*EXERCISE DATA*.
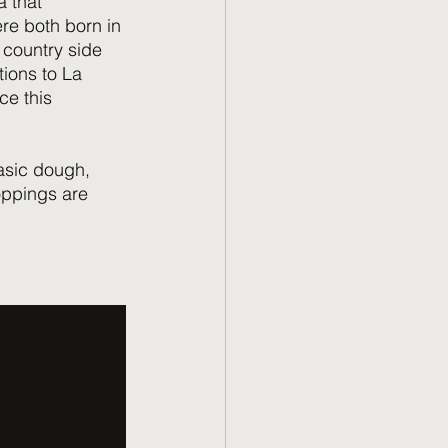
 that 
ere both born in 
 country side 
ions to La 
ce this 
asic dough, 
oppings are 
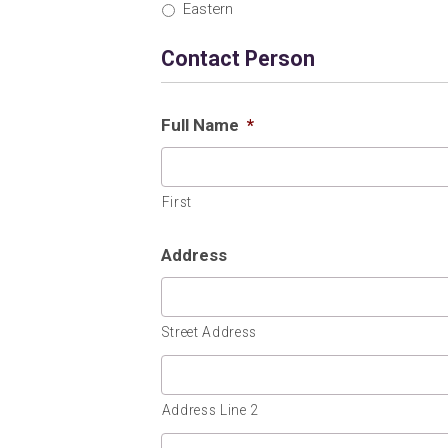
Eastern
Contact Person
Full Name
*
First
Address
Street Address
Address Line 2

*INSTRUCTIONS TO FOLLOW*. Could you repeat all of the entries exactly, without any of the images?

*ANSWER AREA*.
 that 
ere both born in 
 country side 
ions to La 
ce this 
asic dough, 
oppings are 
Eastern
Contact Person
Full Name
*
First
Address
Street Address
Address Line 2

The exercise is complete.